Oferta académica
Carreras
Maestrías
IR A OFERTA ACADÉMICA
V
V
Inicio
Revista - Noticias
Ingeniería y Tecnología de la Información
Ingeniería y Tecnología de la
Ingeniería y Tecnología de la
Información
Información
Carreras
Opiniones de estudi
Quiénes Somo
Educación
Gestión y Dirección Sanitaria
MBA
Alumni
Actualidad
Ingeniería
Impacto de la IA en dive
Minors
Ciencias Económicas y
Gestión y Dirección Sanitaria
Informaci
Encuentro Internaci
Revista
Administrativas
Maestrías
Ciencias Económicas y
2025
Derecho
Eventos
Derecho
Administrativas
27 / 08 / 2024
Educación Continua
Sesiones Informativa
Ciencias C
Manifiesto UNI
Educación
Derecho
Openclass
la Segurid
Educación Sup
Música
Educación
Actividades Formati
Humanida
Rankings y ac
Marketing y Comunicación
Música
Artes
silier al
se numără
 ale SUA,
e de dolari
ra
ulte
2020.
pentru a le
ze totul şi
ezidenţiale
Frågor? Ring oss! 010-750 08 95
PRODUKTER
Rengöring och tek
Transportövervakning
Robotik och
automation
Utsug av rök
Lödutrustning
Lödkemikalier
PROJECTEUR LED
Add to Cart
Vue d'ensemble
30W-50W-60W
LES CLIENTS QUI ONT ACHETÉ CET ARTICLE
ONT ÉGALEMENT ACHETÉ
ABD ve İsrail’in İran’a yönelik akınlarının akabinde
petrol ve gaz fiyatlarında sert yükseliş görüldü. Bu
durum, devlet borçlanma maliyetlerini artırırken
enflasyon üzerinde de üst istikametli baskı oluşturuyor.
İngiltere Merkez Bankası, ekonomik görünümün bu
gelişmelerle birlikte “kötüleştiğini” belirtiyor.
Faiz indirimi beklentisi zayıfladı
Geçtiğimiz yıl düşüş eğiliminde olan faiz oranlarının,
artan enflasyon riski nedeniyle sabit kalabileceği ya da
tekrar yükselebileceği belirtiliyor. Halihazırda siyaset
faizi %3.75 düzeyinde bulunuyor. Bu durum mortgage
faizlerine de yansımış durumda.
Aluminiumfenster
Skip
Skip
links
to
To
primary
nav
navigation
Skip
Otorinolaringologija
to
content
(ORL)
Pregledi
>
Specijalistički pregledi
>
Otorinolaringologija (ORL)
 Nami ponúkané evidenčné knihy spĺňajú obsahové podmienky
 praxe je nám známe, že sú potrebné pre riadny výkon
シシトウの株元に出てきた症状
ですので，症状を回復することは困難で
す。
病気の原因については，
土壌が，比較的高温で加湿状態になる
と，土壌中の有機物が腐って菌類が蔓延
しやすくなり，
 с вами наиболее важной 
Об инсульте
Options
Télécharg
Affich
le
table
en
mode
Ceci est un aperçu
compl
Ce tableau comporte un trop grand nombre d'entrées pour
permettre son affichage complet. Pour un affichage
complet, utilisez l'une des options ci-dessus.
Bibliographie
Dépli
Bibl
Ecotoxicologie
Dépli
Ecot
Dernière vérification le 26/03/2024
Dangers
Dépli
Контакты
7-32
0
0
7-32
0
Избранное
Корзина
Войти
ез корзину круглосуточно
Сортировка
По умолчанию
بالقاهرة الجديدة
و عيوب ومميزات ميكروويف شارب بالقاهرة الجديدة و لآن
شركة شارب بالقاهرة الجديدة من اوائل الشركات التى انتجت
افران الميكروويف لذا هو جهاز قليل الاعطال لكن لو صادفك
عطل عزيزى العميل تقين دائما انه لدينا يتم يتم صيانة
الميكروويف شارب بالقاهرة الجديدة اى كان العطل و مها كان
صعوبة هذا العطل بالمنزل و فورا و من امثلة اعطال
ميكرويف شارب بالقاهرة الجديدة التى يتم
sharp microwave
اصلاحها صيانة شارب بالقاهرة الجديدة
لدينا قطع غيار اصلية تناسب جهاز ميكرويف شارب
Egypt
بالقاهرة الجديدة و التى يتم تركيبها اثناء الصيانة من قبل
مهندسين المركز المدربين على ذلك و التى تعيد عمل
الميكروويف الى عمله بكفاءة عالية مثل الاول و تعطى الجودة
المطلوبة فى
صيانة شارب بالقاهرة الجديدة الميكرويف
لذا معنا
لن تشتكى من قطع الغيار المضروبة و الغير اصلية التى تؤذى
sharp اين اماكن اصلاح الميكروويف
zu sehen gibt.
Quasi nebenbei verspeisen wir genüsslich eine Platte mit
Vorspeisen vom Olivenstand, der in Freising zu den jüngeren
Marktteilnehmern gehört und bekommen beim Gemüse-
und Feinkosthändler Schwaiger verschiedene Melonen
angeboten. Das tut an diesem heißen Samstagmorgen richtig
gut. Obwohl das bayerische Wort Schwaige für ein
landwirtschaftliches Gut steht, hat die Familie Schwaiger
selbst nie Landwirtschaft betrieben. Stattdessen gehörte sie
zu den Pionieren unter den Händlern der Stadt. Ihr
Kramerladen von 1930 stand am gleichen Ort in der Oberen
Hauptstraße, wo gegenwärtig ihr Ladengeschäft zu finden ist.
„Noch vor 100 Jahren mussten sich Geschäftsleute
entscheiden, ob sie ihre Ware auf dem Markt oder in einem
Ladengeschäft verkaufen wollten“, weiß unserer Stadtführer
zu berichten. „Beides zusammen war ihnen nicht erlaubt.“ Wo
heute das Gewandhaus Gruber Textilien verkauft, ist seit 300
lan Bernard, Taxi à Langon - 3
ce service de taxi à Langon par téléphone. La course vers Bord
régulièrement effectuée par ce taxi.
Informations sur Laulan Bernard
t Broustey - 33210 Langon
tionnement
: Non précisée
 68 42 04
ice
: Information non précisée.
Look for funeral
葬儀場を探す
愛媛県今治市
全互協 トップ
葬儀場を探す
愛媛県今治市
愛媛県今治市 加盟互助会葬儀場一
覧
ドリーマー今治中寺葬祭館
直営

## Problem to work on
After locating the line with "Sesiones Informativa" above, return that line and every later line through the one with "artan enflasyon riski", word for word and with nothing else.

## Response area
Sesiones Informativa
Ciencias C
Manifiesto UNI
Educación
Derecho
Openclass
la Segurid
Educación Sup
Música
Educación
Actividades Formati
Humanida
Rankings y ac
Marketing y Comunicación
Música
Artes
silier al
se numără
 ale SUA,
e de dolari
ra
ulte
2020.
pentru a le
ze totul şi
ezidenţiale
Frågor? Ring oss! 010-750 08 95
PRODUKTER
Rengöring och tek
Transportövervakning
Robotik och
automation
Utsug av rök
Lödutrustning
Lödkemikalier
PROJECTEUR LED
Add to Cart
Vue d'ensemble
30W-50W-60W
LES CLIENTS QUI ONT ACHETÉ CET ARTICLE
ONT ÉGALEMENT ACHETÉ
ABD ve İsrail’in İran’a yönelik akınlarının akabinde
petrol ve gaz fiyatlarında sert yükseliş görüldü. Bu
durum, devlet borçlanma maliyetlerini artırırken
enflasyon üzerinde de üst istikametli baskı oluşturuyor.
İngiltere Merkez Bankası, ekonomik görünümün bu
gelişmelerle birlikte “kötüleştiğini” belirtiyor.
Faiz indirimi beklentisi zayıfladı
Geçtiğimiz yıl düşüş eğiliminde olan faiz oranlarının,
artan enflasyon riski nedeniyle sabit kalabileceği ya da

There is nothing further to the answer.